Wait: An Advent Blog
Friday, December 1: Wait
My word for 2017 was “wait.” For the last two years I have
been consciously opening myself to a new word for the year during the month of
December. I resisted and resisted, but the word “wait” would not go away.
I don’t like waiting.
I’ve been called all my life to silence, to the practice of
being present, to letting the words come, shape and reshape themselves as I
nurture and hold them. But, I always feel torn between being and doing. The
world has so much need, and I am here for such a short time. I have always
wanted to DO something that would leave a lasting legacy, that would contribute
to positive change in the world.
Advent is the season of waiting, so it seems apt that I
begin the Advent season with a promise to write each day, slowly weaving my way
through what I have learned about waiting this year. I hope, in the process, to
also find my 2018 word as well.
We are a cyclical people, a people tethered to our Home
through seasons and repetition. Although we celebrate the Annunciation on March
25, the day the Angel Gabriel showed up with the good news could be considered
the start of the Christmas season. Imagine what it would be like if the Christmas
season actually began on March 25—if each year we put away the Christmas
decorations only from January 7 to March 25, and began the vigil of waiting
then. What if we lived for nine months in the fear and hope in which Mary and
Joseph much have lived, wondering what would become of them, their baby?

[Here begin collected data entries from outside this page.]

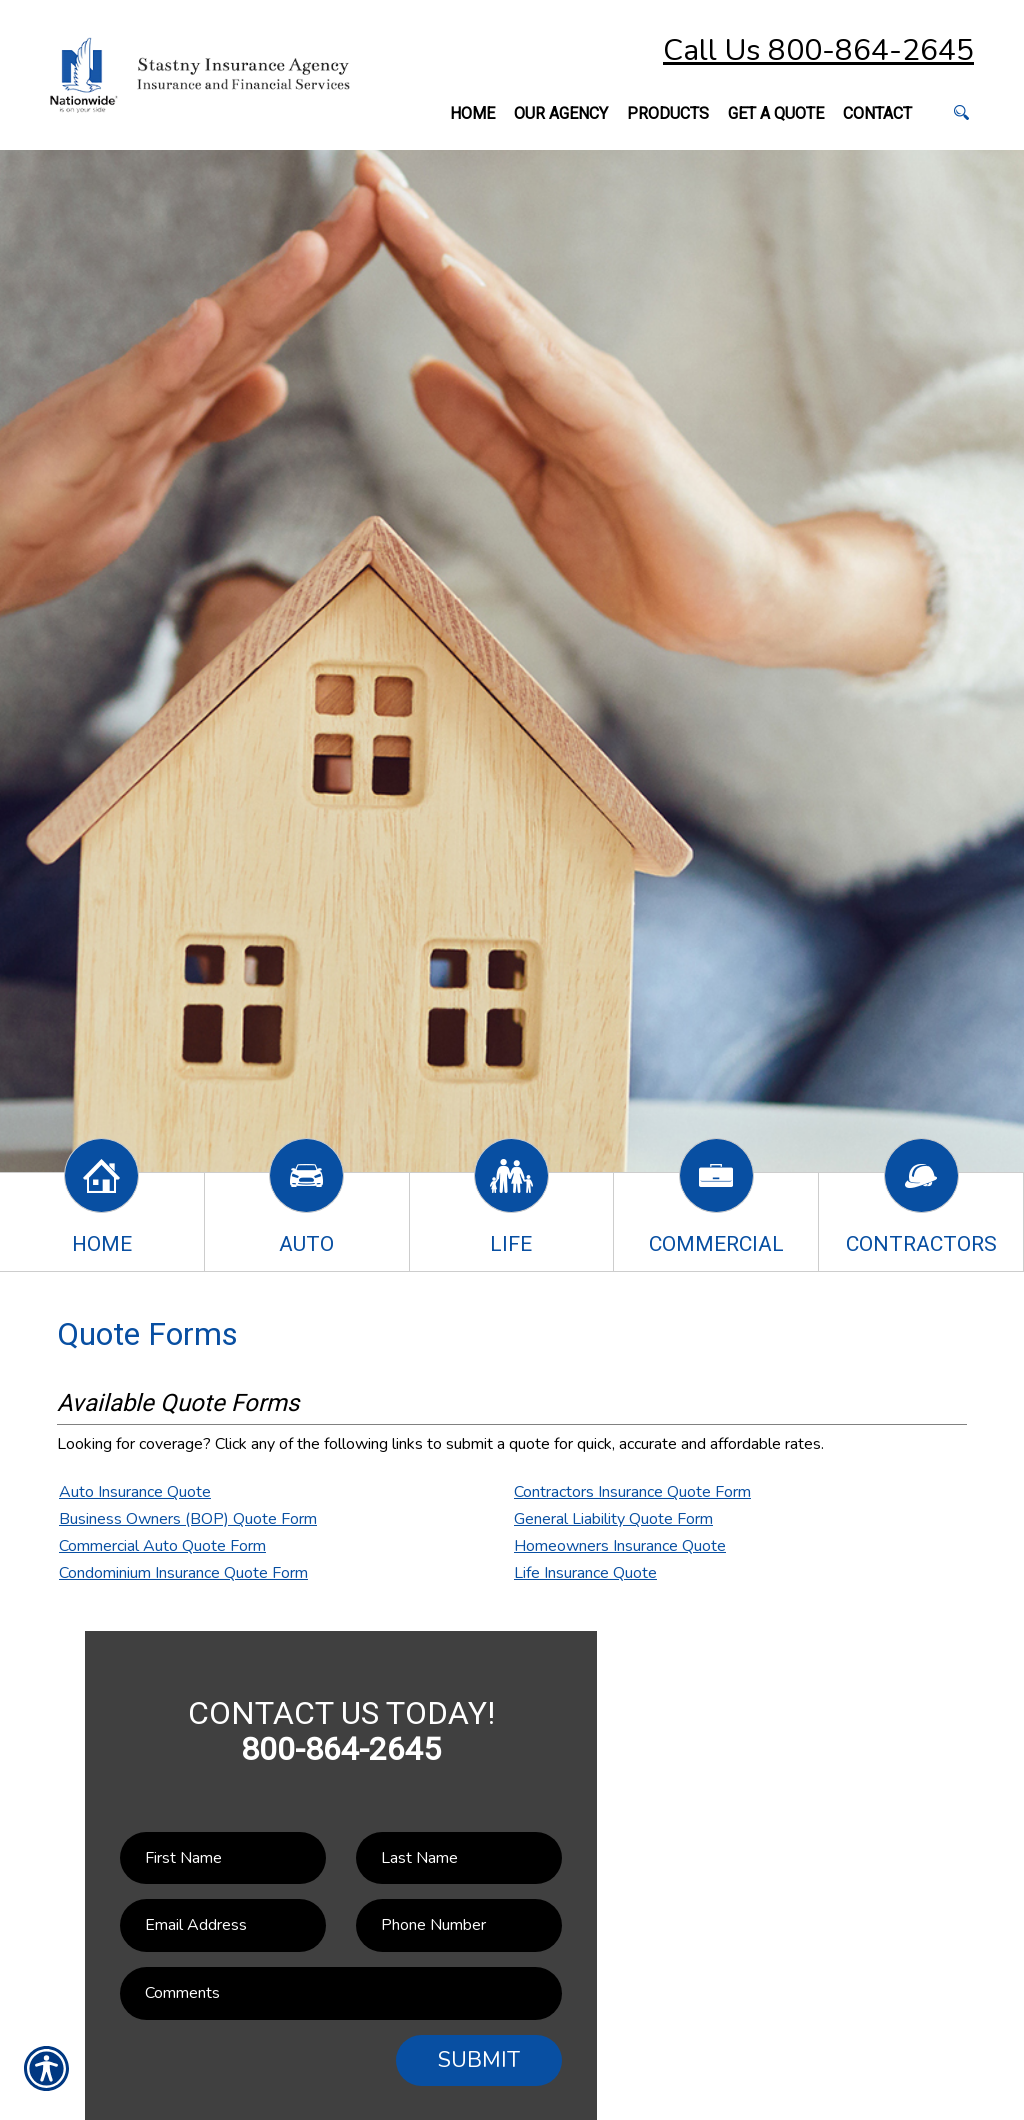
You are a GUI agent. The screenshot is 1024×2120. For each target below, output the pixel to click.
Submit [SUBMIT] (479, 2060)
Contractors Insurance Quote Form (632, 1492)
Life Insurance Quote (585, 1573)
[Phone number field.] (459, 1925)
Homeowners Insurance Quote (620, 1546)
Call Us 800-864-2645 (818, 50)
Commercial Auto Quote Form (162, 1546)
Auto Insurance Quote (135, 1492)
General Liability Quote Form (613, 1519)
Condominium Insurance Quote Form (183, 1573)
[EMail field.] (223, 1925)
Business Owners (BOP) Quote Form (188, 1519)
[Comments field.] (341, 1993)
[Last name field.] (459, 1858)
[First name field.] (223, 1858)
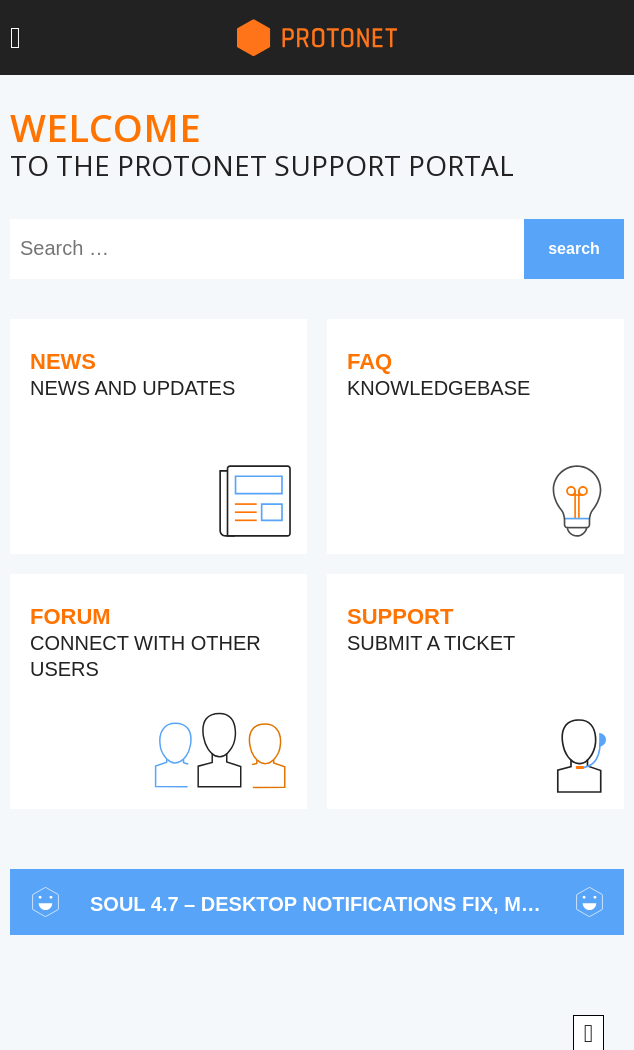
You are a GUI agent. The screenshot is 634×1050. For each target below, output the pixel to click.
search (574, 248)
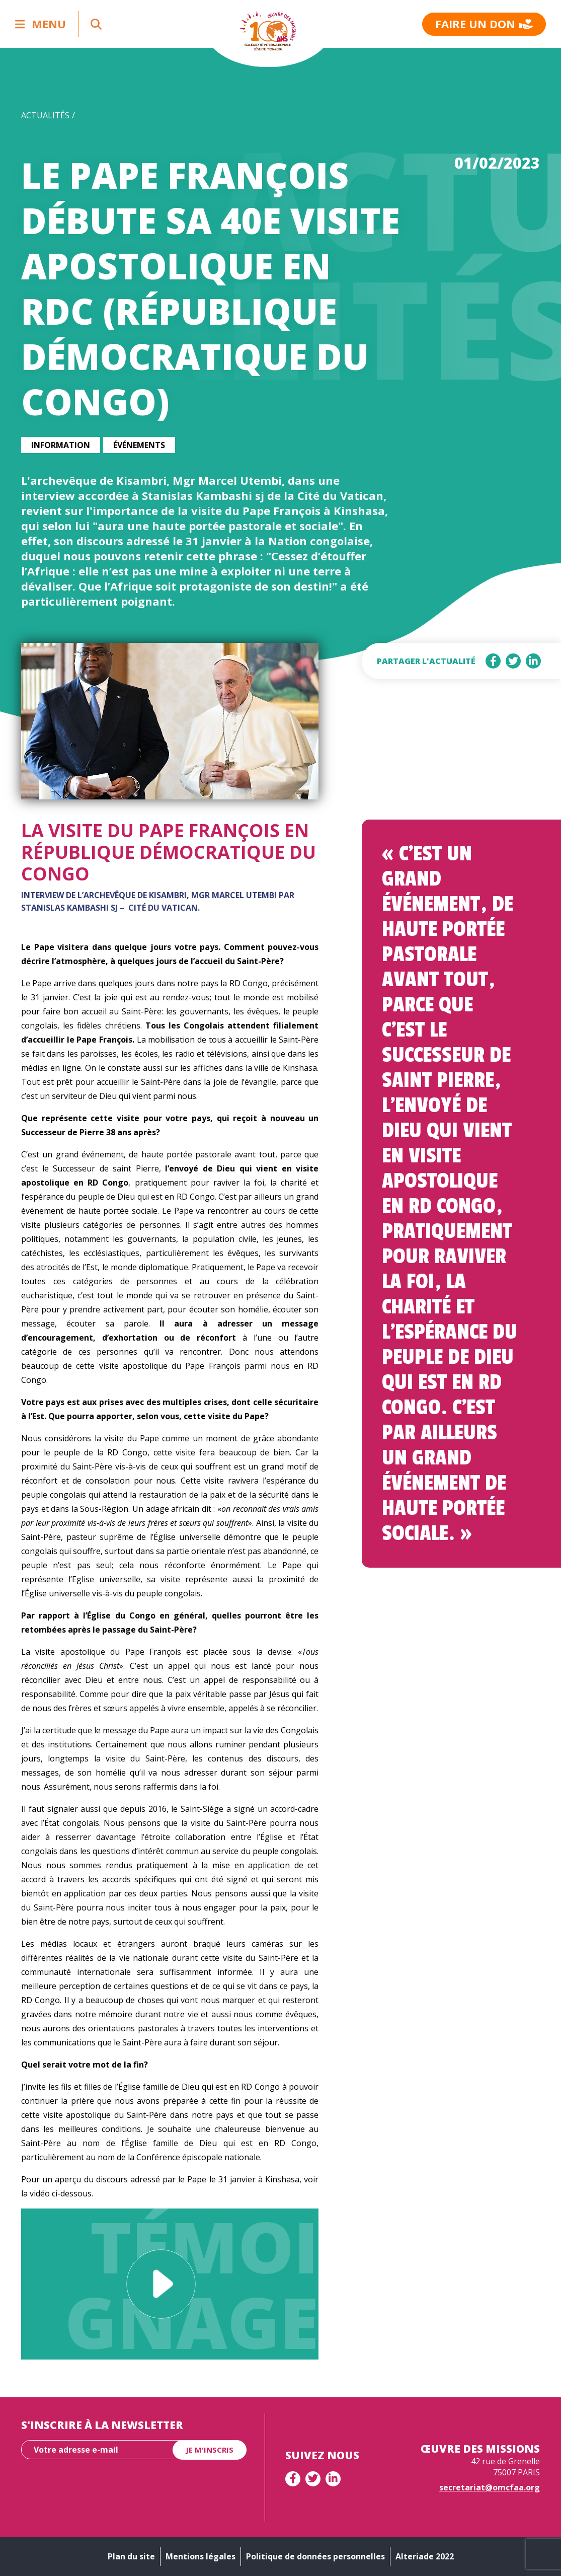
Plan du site (131, 2556)
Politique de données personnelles (315, 2556)
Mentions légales (200, 2556)
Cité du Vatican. (164, 907)
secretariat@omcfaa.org (489, 2487)
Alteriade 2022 (424, 2556)
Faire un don (484, 23)
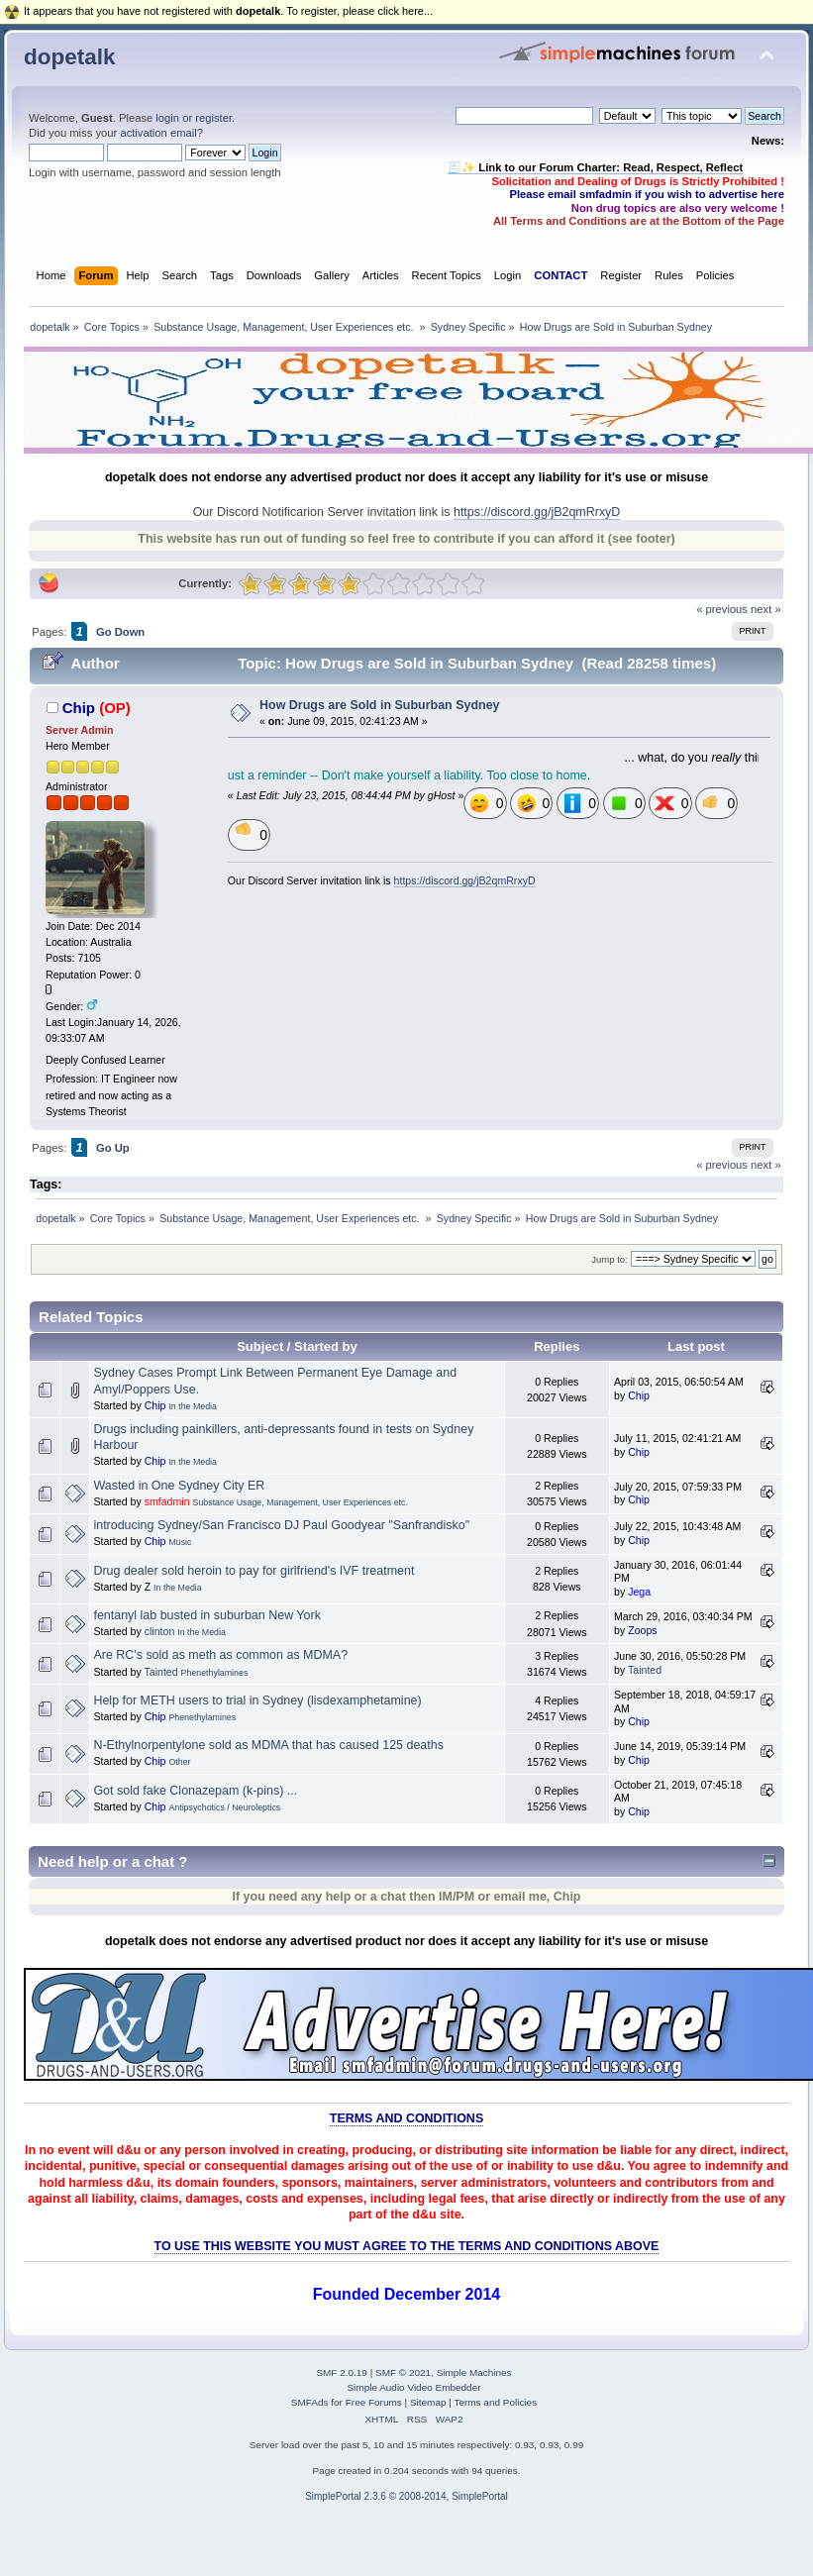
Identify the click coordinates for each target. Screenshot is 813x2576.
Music (179, 1542)
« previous (722, 609)
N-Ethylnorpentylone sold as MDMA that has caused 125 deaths (268, 1745)
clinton (160, 1631)
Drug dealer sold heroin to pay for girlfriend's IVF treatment (253, 1571)
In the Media (192, 1406)
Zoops (642, 1630)
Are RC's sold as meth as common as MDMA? (220, 1655)
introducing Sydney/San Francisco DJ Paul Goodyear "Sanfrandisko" (281, 1525)
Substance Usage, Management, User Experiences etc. (300, 1502)
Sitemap (428, 2402)
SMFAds (310, 2402)
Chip (78, 707)
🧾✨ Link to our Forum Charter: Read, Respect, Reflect (595, 167)
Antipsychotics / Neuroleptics (224, 1807)
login (167, 118)
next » (766, 609)
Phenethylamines (215, 1673)
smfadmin (167, 1501)
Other (179, 1762)
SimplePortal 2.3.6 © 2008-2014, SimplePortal (406, 2496)
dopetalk (69, 57)
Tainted (160, 1672)
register (213, 118)
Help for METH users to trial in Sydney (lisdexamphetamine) (257, 1700)
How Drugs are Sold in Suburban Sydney (379, 705)
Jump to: (609, 1259)
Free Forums (374, 2402)
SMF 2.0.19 (341, 2372)
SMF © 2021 (403, 2372)
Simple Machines (474, 2372)
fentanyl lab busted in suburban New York (206, 1615)
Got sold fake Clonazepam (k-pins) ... (195, 1791)
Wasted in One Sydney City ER (178, 1486)
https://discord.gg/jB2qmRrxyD (537, 512)
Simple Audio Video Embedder (413, 2387)
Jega (639, 1591)
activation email (158, 133)
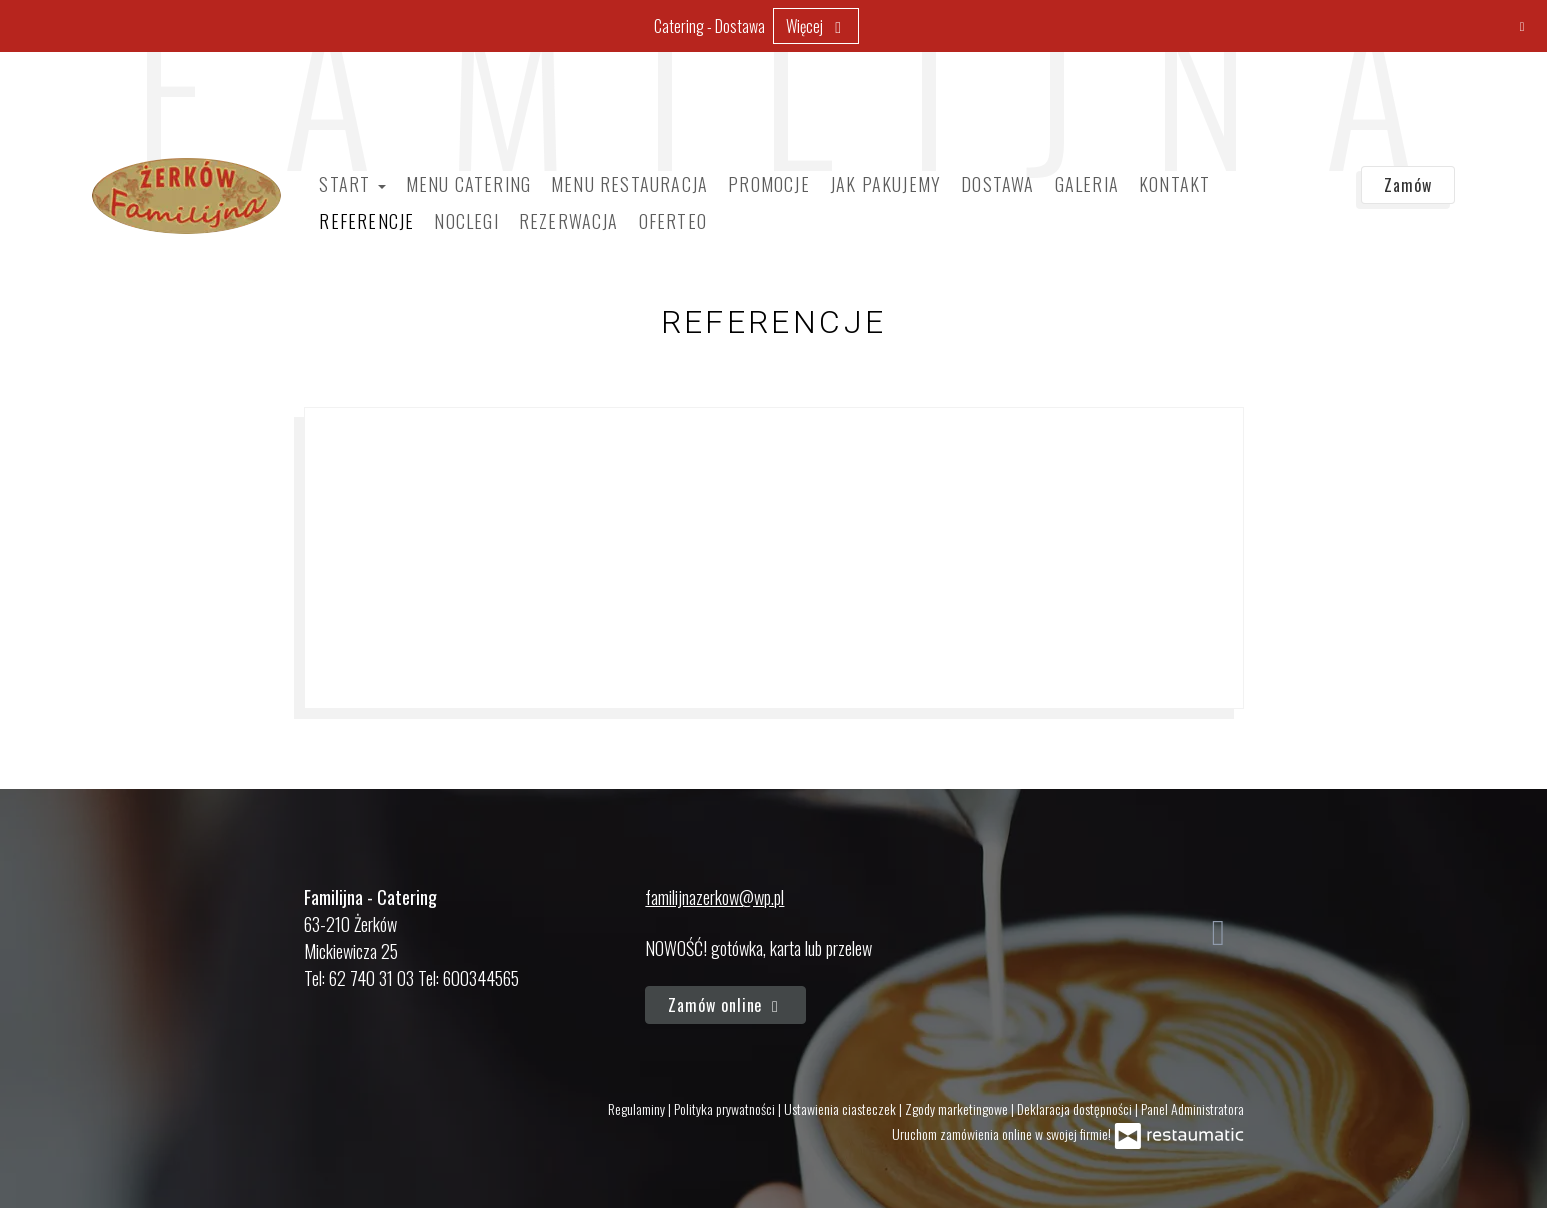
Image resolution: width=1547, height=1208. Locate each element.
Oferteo (673, 221)
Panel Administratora (1192, 1108)
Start (352, 184)
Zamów (1408, 185)
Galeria (1087, 184)
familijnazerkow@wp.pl (714, 897)
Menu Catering (469, 184)
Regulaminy (638, 1108)
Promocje (769, 184)
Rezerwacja (569, 221)
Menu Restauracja (629, 184)
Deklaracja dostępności (1076, 1108)
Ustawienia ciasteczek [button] (841, 1108)
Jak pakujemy (885, 184)
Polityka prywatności (726, 1108)
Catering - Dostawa (709, 26)
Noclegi (466, 221)
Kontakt (1174, 184)
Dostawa (997, 184)
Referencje (366, 221)
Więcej (816, 26)
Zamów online (725, 1005)
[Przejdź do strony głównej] (186, 196)
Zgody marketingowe (958, 1108)
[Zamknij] (1522, 25)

Nine months is a long time to wait. In my own small life, so
much has happened in the last nine months—more changes, many unexpected, than
most nine month periods in my life, actually. I almost envy the idea that one
might be able to focus on a single gift, a single event, for nine entire
months.
But waiting, I have learned this last long year, is not
about waiting for a single event to unfold. It is not about desiring something
we hope will come as soon as possible.
Waiting is a way of life. Waiting is about sitting with the
fullness that we have, every moment. Waiting is about knowing that we will be
ready for what comes next, whatever it is.